Как далеко все это привело нас в настоящее время? Помещенные в данном выпуске статьи дают хорошее общее представление о достигнутых успехах. Чего заметно не хватает, так это широких идейных рамок, в пределах которых можно интерпретировать все эти различные подходы. В таком состоянии находились биохимия и генетика до того, как произошла революция в молекулярной биологии. Дело не в том, что большинство нейробиологов не имеют какого-либо общего представления о том, что происходит. Беда в том, что представление это не сформулировано точно. Стоит притронуться к нему, как оно разваливается. Если привести лишь несколько примеров, то природа восприятия, нейронные корреляты долговременной памяти, функция сна — все они носят такой характер.
Как же в таком случае следует строить общую теорию мозга? На ее пути стоят, по-видимому, три важных ограничительных условия. Первое – это природа физического мира. Повседневный мир, в котором мы живем, не является чем-то аморфным и беспорядочным. Он состоит из предметов, которые обычно занимают определенное пространство и которые, хотя и перемещаются относительно других предметов, сохраняют свои размеры и форму. Зрительно предмет обладает поверхностями, очертаниями, цветом и т. п. Он может испускать звук или запах. Не вникая в детали, безусловно можно ожидать, что какова бы ни была переработка информации, поступающей в мозг, она будет связана с инвариантами и полуинвариантами во внешнем мире, доступными органам чувств.

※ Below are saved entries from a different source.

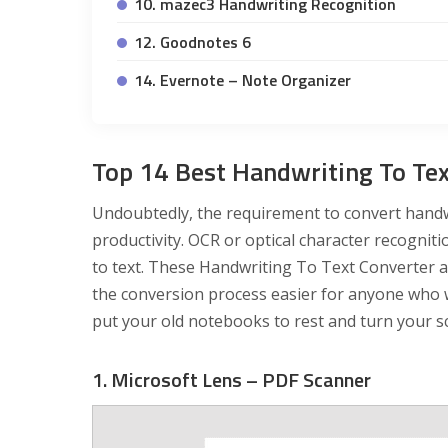
10. mazec3 Handwriting Recognition
12. Goodnotes 6
14. Evernote – Note Organizer
Top 14 Best Handwriting To Tex
Undoubtedly, the requirement to convert handwr
productivity. OCR or optical character recogniti
to text. These Handwriting To Text Converter 
the conversion process easier for anyone who wa
put your old notebooks to rest and turn your scr
1. Microsoft Lens – PDF Scanner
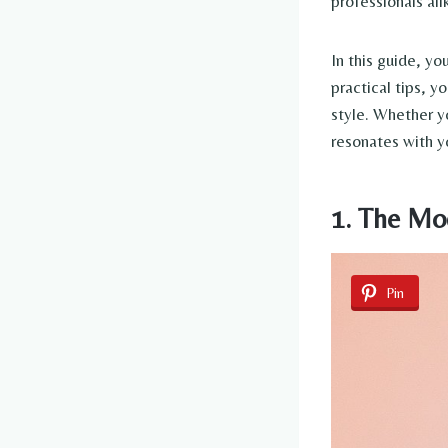
professionals ali
In this guide, yo
practical tips, y
style. Whether yo
resonates with yo
1. The Mo
Pin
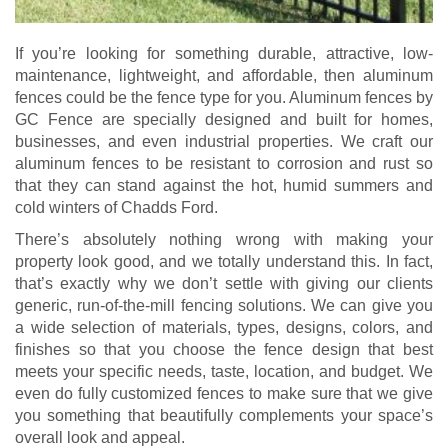
If you’re looking for something durable, attractive, low-
maintenance, lightweight, and affordable, then aluminum
fences could be the fence type for you. Aluminum fences by
GC Fence are specially designed and built for homes,
businesses, and even industrial properties. We craft our
aluminum fences to be resistant to corrosion and rust so
that they can stand against the hot, humid summers and
cold winters of Chadds Ford.
There’s absolutely nothing wrong with making your
property look good, and we totally understand this. In fact,
that’s exactly why we don’t settle with giving our clients
generic, run-of-the-mill fencing solutions. We can give you
a wide selection of materials, types, designs, colors, and
finishes so that you choose the fence design that best
meets your specific needs, taste, location, and budget. We
even do fully customized fences to make sure that we give
you something that beautifully complements your space’s
overall look and appeal.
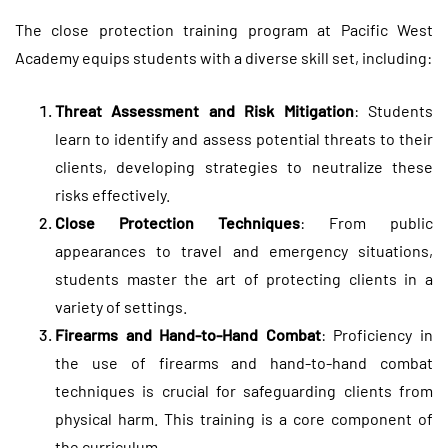
The close protection training program at Pacific West
Academy equips students with a diverse skill set, including:
Threat Assessment and Risk Mitigation
: Students
learn to identify and assess potential threats to their
clients, developing strategies to neutralize these
risks effectively.
Close Protection Techniques
: From public
appearances to travel and emergency situations,
students master the art of protecting clients in a
variety of settings.
Firearms and Hand-to-Hand Combat
: Proficiency in
the use of firearms and hand-to-hand combat
techniques is crucial for safeguarding clients from
physical harm. This training is a core component of
the curriculum.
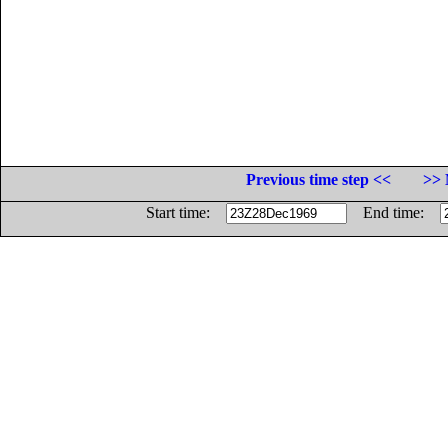
Previous time step <<
>> 
Start time:
End time:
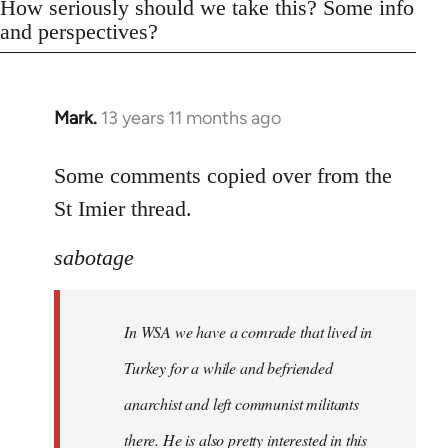
How seriously should we take this? Some info
and perspectives?
Mark.
13 years 11 months ago
In
reply
to
Some comments copied over from the
Welcome
St Imier thread.
by
libcom.org
sabotage
In WSA we have a comrade that lived in
Turkey for a while and befriended
anarchist and left communist militants
there. He is also pretty interested in this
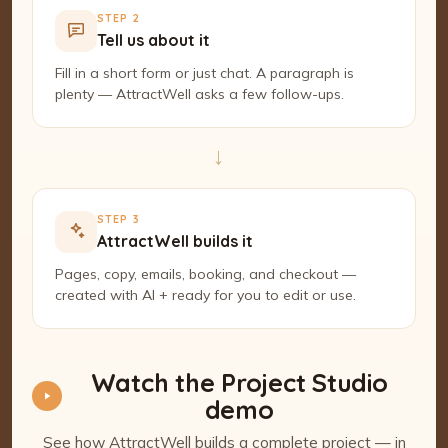
STEP 2
Tell us about it
Fill in a short form or just chat. A paragraph is
plenty — AttractWell asks a few follow-ups.
→
STEP 3
AttractWell builds it
Pages, copy, emails, booking, and checkout —
created with AI + ready for you to edit or use.
Watch the Project Studio
demo
See how AttractWell builds a complete project — in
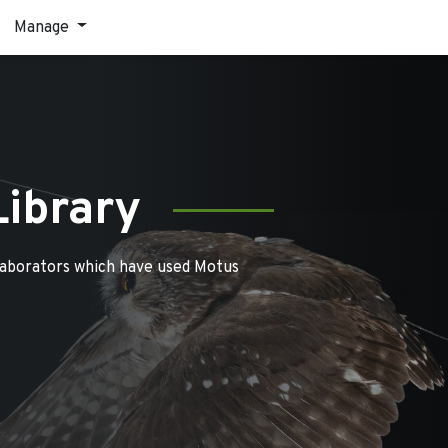
Manage
Library
laborators which have used Motus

Эксперимент показывает, что так это и происходит, притом часто неожиданным образом. Хорошим примером является такого рода восприятие цвета, какое показано в опытах Э. Ленда (Е. Land). Можно было бы думать, что когда дело идет о большом цветном пятне, то воспринимается окраска света, который действительно исходит от пятна и падает на сетчатку. На самом же деле цвет в большинстве случаев создается сочетанием окраски света, падающего на предмет, и света, отражаемого поверхностью предмета. Как это ни удивительно, мозг способен извлекать эту последнюю информацию из поступающих зрительных сигналов. Она может в значительной степени компенсировать характер падающего света. То, что мы воспринимаем, больше соответствует отражению от поверхности, которое является свойством самого предмета.
Поразительная демонстрация такого рода феномена проводится в Эксплораториуме в Сан-Франциско, хотя в этом случае поверхности имеют разные оттенки серого — от почти белого до совершенно черного. Освещение, источник которого скрыт, здесь неровное — оно гораздо сильнее в нижней части экспозиции, чем в верхней. Один участок внизу выглядит очень черным, другой участок наверху кажется почти белым. С помощью узких трубок эти участки можно рассматривать каждый по отдельности. И если смотреть в них таким образом, то видно, что оба участка имеют в точности один и тот же оттенок серого. Когда моя жена – художница – у видела этот экспонат, она была поражена и заявила, что это фокус. Она не отдает себе отчета в том, что в известном смысле все, что она видит, это фокус, который показывает ей ее мозг.